*Aim of the task:*
Everything in the listing below from the line containing "Pension Corner" through the line containing "Annual Report" must be repeated exactly; the remaining lines are not wanted.

☆ ☆ ☆ ☆ ☆ ☆ ☆

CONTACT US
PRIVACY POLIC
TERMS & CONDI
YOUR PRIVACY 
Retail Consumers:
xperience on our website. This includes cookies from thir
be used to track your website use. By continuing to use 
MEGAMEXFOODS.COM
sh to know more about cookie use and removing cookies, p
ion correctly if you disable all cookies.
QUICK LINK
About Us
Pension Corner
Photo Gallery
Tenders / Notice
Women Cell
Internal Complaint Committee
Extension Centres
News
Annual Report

☆ ☆ ☆ ☆ ☆ ☆ ☆

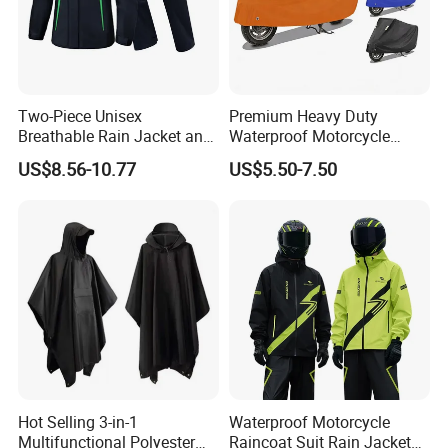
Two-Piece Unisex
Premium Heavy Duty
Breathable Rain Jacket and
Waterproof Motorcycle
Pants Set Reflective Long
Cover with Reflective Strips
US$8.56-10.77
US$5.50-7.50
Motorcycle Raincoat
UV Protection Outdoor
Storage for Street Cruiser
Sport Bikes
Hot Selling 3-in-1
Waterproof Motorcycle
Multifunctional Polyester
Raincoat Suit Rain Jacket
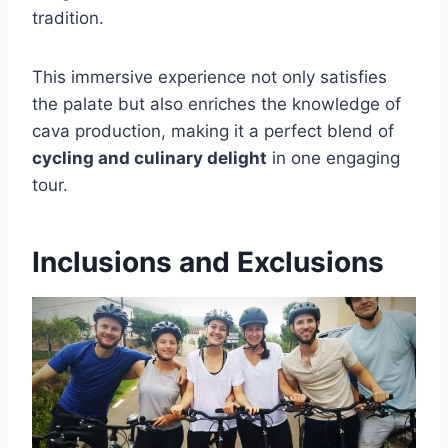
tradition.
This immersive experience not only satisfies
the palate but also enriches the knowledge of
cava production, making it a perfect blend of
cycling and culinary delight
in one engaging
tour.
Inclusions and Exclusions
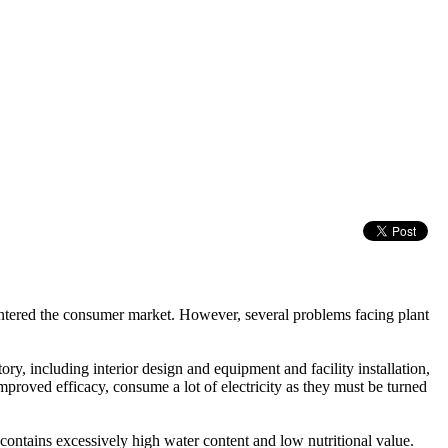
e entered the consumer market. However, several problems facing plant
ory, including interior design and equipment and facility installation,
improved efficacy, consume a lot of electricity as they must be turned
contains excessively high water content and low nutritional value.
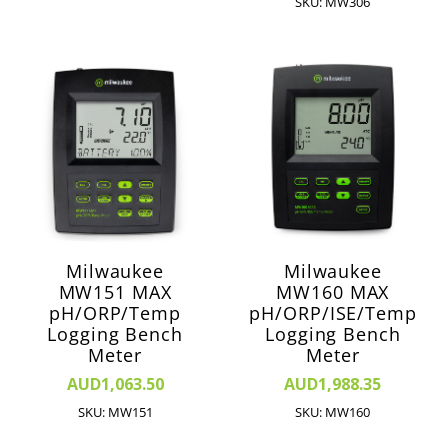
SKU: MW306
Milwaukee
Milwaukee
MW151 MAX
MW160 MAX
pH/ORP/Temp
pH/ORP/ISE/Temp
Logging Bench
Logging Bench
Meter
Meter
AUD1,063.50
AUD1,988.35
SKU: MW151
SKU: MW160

☆ ☆ ☆ ☆ ☆ ☆ ☆

*Solution to this exercise:*
Pension Corner
Photo Gallery
Tenders / Notice
Women Cell
Internal Complaint Committee
Extension Centres
News
Annual Report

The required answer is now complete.